Myer looks at me, and smiles. “You’re too cheerful for this place, try to be more ironic.” I tell him. “Oh, I think I’ve got that covered.” He says. “I’m a lawyer but I’m also a priest.” That is probably the most original multi-hyphenate I’ve ever heard, including poet-bowler-clown. Myer continues, “Or well, I’m going to be, but right now I’m working on the application process. I’m taking classes.”

“Is that why you’re so happy?” I ask him. He straightens the straws in the nearby container. “I guess, so why are you so sad?” I look at him, wincing from the intrusion. It was a pretty inappropriate question; this is still conversation number one of our yet-to-be-defined relationship. “I’m sad because my girlfriend doesn’t live here anymore.” I tell him—as long as we’re making personal revelations. He brushes his hair out of his eyes, takes a deep breath and then exhales while considering the refrigerator. “Well, you should go to her then.”

“I thought priests aren’t allowed to say things like that. “ He turned from the refrigerator and looked into my eyes. “I’m not a priest yet.” Josh bursts in through the café door with his sunglasses on his head and cigarettes in his hand. “Hey man, I forgot to ask you—I’m gonna buy some snack mix and it’s really mind-altering. It has like 17 different kinds of nuts. Do you want me to pick some up for you?” Myer smiles at me, and turns toward the door, “I’ll go with you.”

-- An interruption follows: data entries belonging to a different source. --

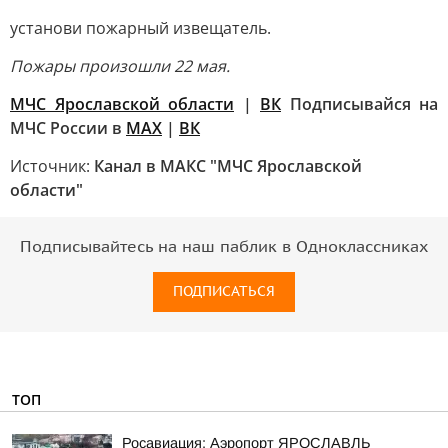
установи пожарный извещатель.
Пожары произошли 22 мая.
МЧС Ярославской области
|
ВК
Подписывайся на
МЧС России в
MAX
|
ВК
Источник:
Канал в МАКС "МЧС Ярославской
области"
Подписывайтесь на наш паблик в Одноклассниках
ПОДПИСАТЬСЯ
ТОП
Росавиация: Аэропорт ЯРОСЛАВЛЬ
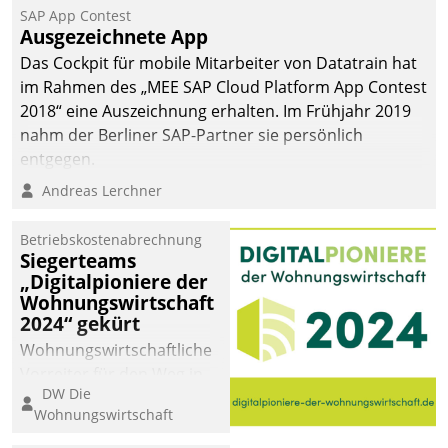
SAP App Contest
Ausgezeichnete App
Das Cockpit für mobile Mitarbeiter von Datatrain hat
im Rahmen des „MEE SAP Cloud Platform App Contest
2018“ eine Auszeichnung erhalten. Im Frühjahr 2019
nahm der Berliner SAP-Partner sie persönlich
entgegen.
Andreas Lerchner
Betriebskostenabrechnung
Siegerteams
„Digitalpioniere der
Wohnungswirtschaft
2024“ gekürt
Wohnungswirtschaftliche
Vorreiter für den Weg in
DW Die
eine digitale Zukunft zu
Wohnungswirtschaft
finden, ist das Ziel des
Awards „Digitalpioniere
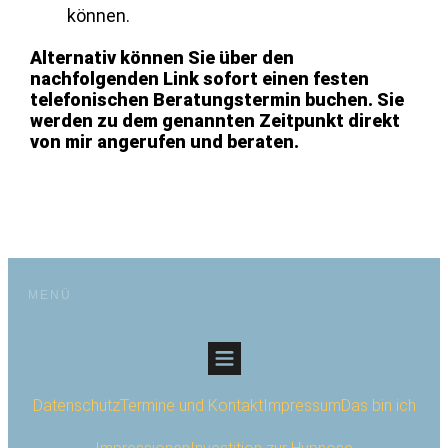
können.
Alternativ können Sie über den
nachfolgenden Link sofort einen festen
telefonischen Beratungstermin buchen. Sie
werden zu dem genannten Zeitpunkt direkt
von mir angerufen und beraten.
MENÜ
Datenschutz
Termine und Kontakt
Impressum
Das bin ich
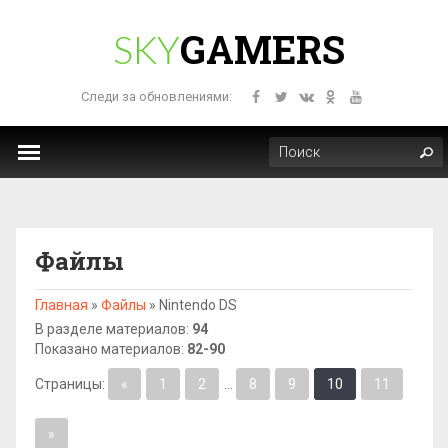
GAMERS
SKY
Следи за обновлениями:
Файлы
Главная
»
Файлы
»
Nintendo DS
В разделе материалов
:
94
Показано материалов
:
82-90
Страницы
:
«
1
2
...
8
9
10
11
»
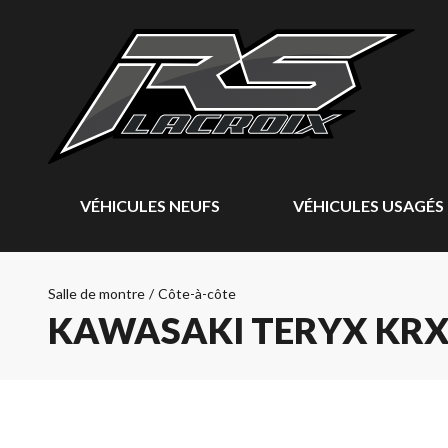
VÉHICULES NEUFS
VÉHICULES USAGÉS
Salle de montre
/
Côte-à-côte
KAWASAKI TERYX KRX4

I’m standing over Chase’s grave with nothing to say. What should I say? I’m sorry your car couldn’t protect you from a drunk driver in the other lane? I loved that you had to put on your glasses to answer the phone? My flight leaves in a few hours. I’ve been in California for a week and finally gained the courage to come here today.

“So, I checked out the building for the bike shop last week, and I’m talking to Matt about a loan,” I tell her. I stoop down and placed the yellow box of American Spirits onto her gravestone. “I miss you, Chase, but I have to go.” As I walk out of the cemetery I stop to turn my watch three hours ahead. I’m going back to Brooklyn and I need to be prepared because time, as they say, marches on.